Material supplied section start
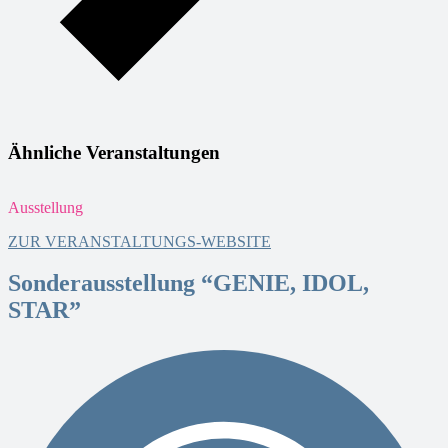
Ähnliche Veranstaltungen
Ausstellung
A
ZUR VERANSTALTUNGS-WEBSITE
Sonderausstellung “GENIE, IDOL,
STAR”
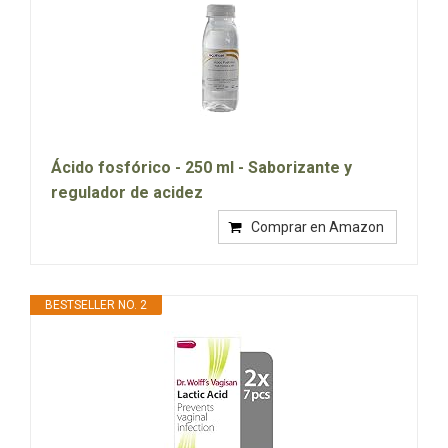
Ácido fosfórico - 250 ml - Saborizante y
regulador de acidez
Comprar en Amazon
BESTSELLER NO. 2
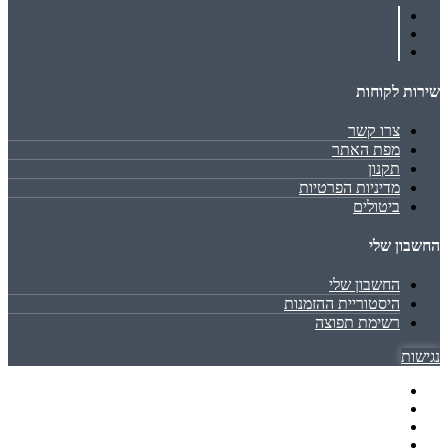
שירות לקוחות
צרו קשר
מפת האתר
תקנון
מדיניות הפרטיות
ביטולים
החשבון שלי
החשבון שלי
היסטוריית ההזמנות
רשימת תפוצה
נגישות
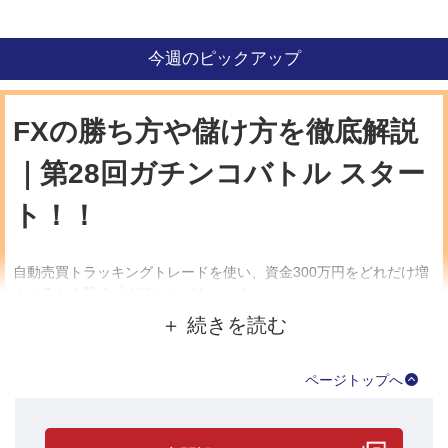
今週のピックアップ
FXの勝ち方や儲け方を徹底解説
｜第28回ガチンコバトル スター
ト！！
自動売買トラッキングトレードを使い、資金300万円をどれだけ増
やせるかを競う『ガチンコバトル』！
7月2日（火）より、第28回ガチンコバトルがスタートしました。
バトル期間は従来通り3か月間(7月2日～9月30日)です。
ページトップへ
まずは、各プレイヤーの設定内容を見てみましょう。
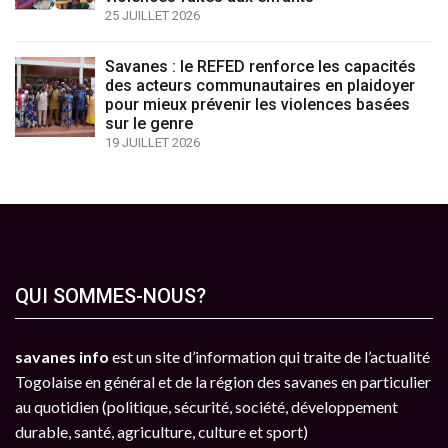
25 JUILLET 2026
Savanes : le REFED renforce les capacités
des acteurs communautaires en plaidoyer
pour mieux prévenir les violences basées
sur le genre
19 JUILLET 2026
QUI SOMMES-NOUS?
savanes info
est un site d’information qui traite de l’actualité
Togolaise en général et de la région des savanes en particulier
au quotidien (politique, sécurité, société, développement
durable, santé, agriculture, culture et sport)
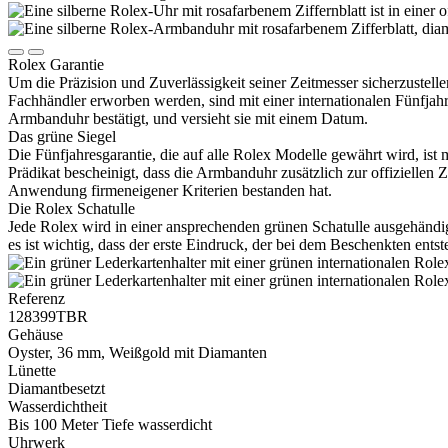
Rolex
Garantie
Um die Präzision und Zuverlässigkeit seiner Zeitmesser sicherzustelle
Fachhändler erworben werden, sind mit einer internationalen Fünfjahr
Armbanduhr bestätigt, und versieht sie mit einem Datum.
Das grüne Siegel
Die Fünfjahresgarantie, die auf alle
Rolex
Modelle gewährt wird, ist 
Prädikat bescheinigt, dass die Armbanduhr zusätzlich zur offiziellen
Anwendung firmeneigener Kriterien bestanden hat.
Die
Rolex
Schatulle
Jede
Rolex
wird in einer ansprechenden grünen Schatulle ausgehändigt
es ist wichtig, dass der erste Eindruck, der bei dem Beschenkten ents
Referenz
128399TBR
Gehäuse
Oyster, 36 mm, Weißgold mit Diamanten
Lünette
Diamantbesetzt
Wasserdichtheit
Bis 100 Meter Tiefe wasserdicht
Uhrwerk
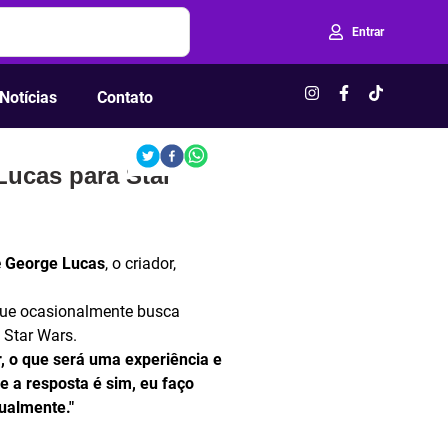
Entrar
Notícias
Contato
Lucas para Star
e
George Lucas
, o criador,
 que ocasionalmente busca
 Star Wars.
, o que será uma experiência e
e a resposta é sim, eu faço
tualmente."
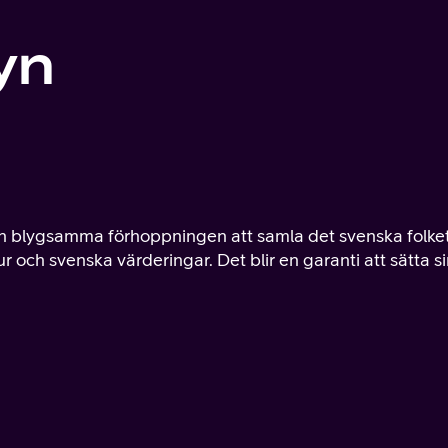
yn
en blygsamma förhoppningen att samla det svenska folket
r och svenska värderingar. Det blir en garanti att sätta s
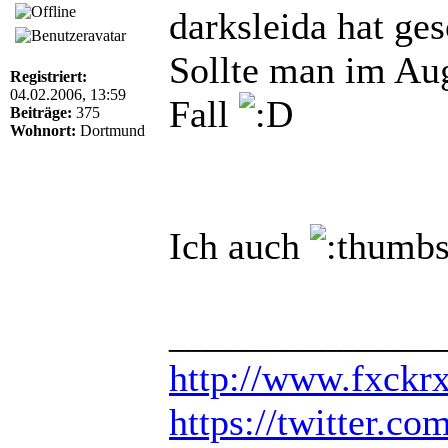
darksleida hat ge
Sollte man im Aug
Registriert:
04.02.2006, 13:59
Fall
Beiträge:
375
Wohnort:
Dortmund
Ich auch
______________
http://www.fxckr
https://twitter.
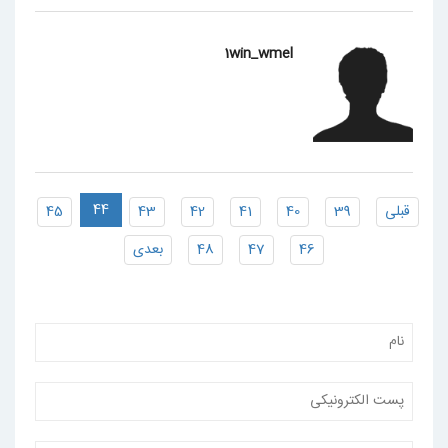
1win_wmel
44
قبلی
39
40
41
42
43
45
46
47
48
بعدی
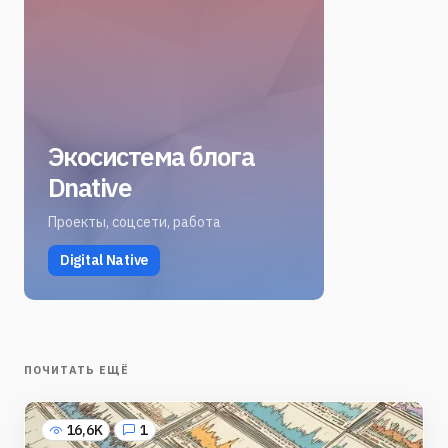
Экосистема блога
Dnative
Проекты, соцсети, работа
Digital Native
ПОЧИТАТЬ ЕЩЁ
16,6K
1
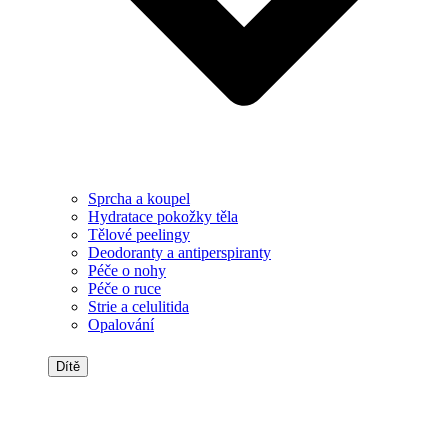
Sprcha a koupel
Hydratace pokožky těla
Tělové peelingy
Deodoranty a antiperspiranty
Péče o nohy
Péče o ruce
Strie a celulitida
Opalování
Dítě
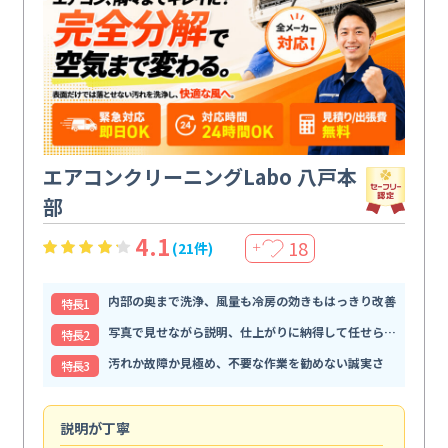
エアコンクリーニングLabo 八戸本
部
4.1
18
(21件)
＋
内部の奥まで洗浄、風量も冷房の効きもはっきり改善
特⻑1
写真で見せながら説明、仕上がりに納得して任せられる
特⻑2
汚れか故障か見極め、不要な作業を勧めない誠実さ
特⻑3
説明が丁寧
専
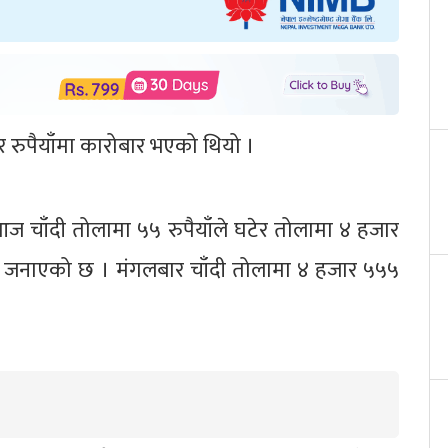
 रुपैयाँमा कारोबार भएको थियो ।
आज चाँदी तोलामा ५५ रुपैयाँले घटेर तोलामा ४ हजार
ले जनाएको छ । मंगलबार चाँदी तोलामा ४ हजार ५५५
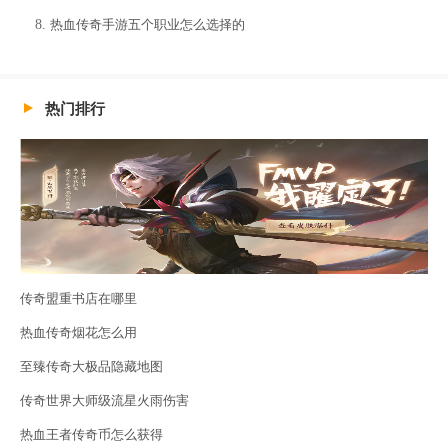
热血传奇手游五个职业怎么选择的
热门排行
传奇盟重书店在哪里
热血传奇烟花怎么用
至臻传奇大极品隐藏地图
传奇世界大师级流星火雨伤害
热血王者传奇币怎么获得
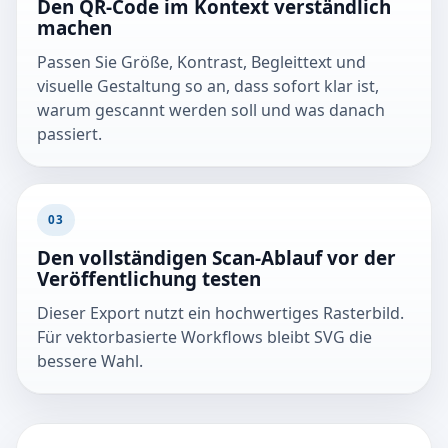
Den QR-Code im Kontext verständlich
machen
Passen Sie Größe, Kontrast, Begleittext und
visuelle Gestaltung so an, dass sofort klar ist,
warum gescannt werden soll und was danach
passiert.
03
Den vollständigen Scan-Ablauf vor der
Veröffentlichung testen
Dieser Export nutzt ein hochwertiges Rasterbild.
Für vektorbasierte Workflows bleibt SVG die
bessere Wahl.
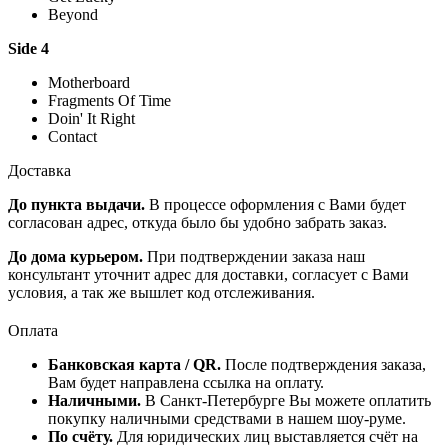
Beyond
Side 4
Motherboard
Fragments Of Time
Doin' It Right
Contact
Доставка
До пункта выдачи.
В процессе оформления с Вами будет
согласован адрес, откуда было бы удобно забрать заказ.
До дома курьером.
При подтверждении заказа наш
консультант уточнит адрес для доставки, согласует с Вами
условия, а так же вышлет код отслеживания.
Оплата
Банковская карта / QR.
После подтверждения заказа,
Вам будет направлена ссылка на оплату.
Наличными.
В Санкт-Петербурге Вы можете оплатить
покупку наличными средствами в нашем шоу-руме.
По счёту.
Для юридических лиц выставляется счёт на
Material supplied section end
▸ **Exercise objective**
Using the records above, return word for word the lines that begin at the one containing "wird in einer" and end at the one containing "热血王者传奇币怎么获得", both of them included and no pictures.

▸ **Expected output**
wird in einer ansprechenden grünen Schatulle ausgehändigt
es ist wichtig, dass der erste Eindruck, der bei dem Beschenkten ents
Referenz
128399TBR
Gehäuse
Oyster, 36 mm, Weißgold mit Diamanten
Lünette
Diamantbesetzt
Wasserdichtheit
Bis 100 Meter Tiefe wasserdicht
Uhrwerk
Entrar
Notícias
Contato
Lucas para Star
e
George Lucas
, o criador,
 que ocasionalmente busca
 Star Wars.
, o que será uma experiência e
e a resposta é sim, eu faço
tualmente."
yn
en blygsamma förhoppningen att samla det svenska folket
r och svenska värderingar. Det blir en garanti att sätta s
darksleida hat ge
Sollte man im Aug
Registriert:
04.02.2006, 13:59
Fall
Beiträge:
375
Wohnort:
Dortmund
Ich auch
______________
http://www.fxckr
https://twitter.
1win_wmel
44
قبلی
39
40
41
42
43
45
46
47
48
بعدی
Экосистема блога
Dnative
Проекты, соцсети, работа
Digital Native
ПОЧИТАТЬ ЕЩЁ
16,6K
1
Sprcha a koupel
Hydratace pokožky těla
Tělové peelingy
Deodoranty a antiperspiranty
Péče o nohy
Péče o ruce
Strie a celulitida
Opalování
Dítě
エアコンクリーニングLabo 八戸本
部
4.1
18
(21件)
＋
内部の奥まで洗浄、風量も冷房の効きもはっきり改善
特⻑1
写真で見せながら説明、仕上がりに納得して任せられる
特⻑2
汚れか故障か見極め、不要な作業を勧めない誠実さ
特⻑3
説明が丁寧
専
 रुपैयाँमा कारोबार भएको थियो ।
आज चाँदी तोलामा ५५ रुपैयाँले घटेर तोलामा ४ हजार
ले जनाएको छ । मंगलबार चाँदी तोलामा ४ हजार ५५५
热血传奇手游五个职业怎么选择的
热门排行
传奇盟重书店在哪里
热血传奇烟花怎么用
至臻传奇大极品隐藏地图
传奇世界大师级流星火雨伤害
热血王者传奇币怎么获得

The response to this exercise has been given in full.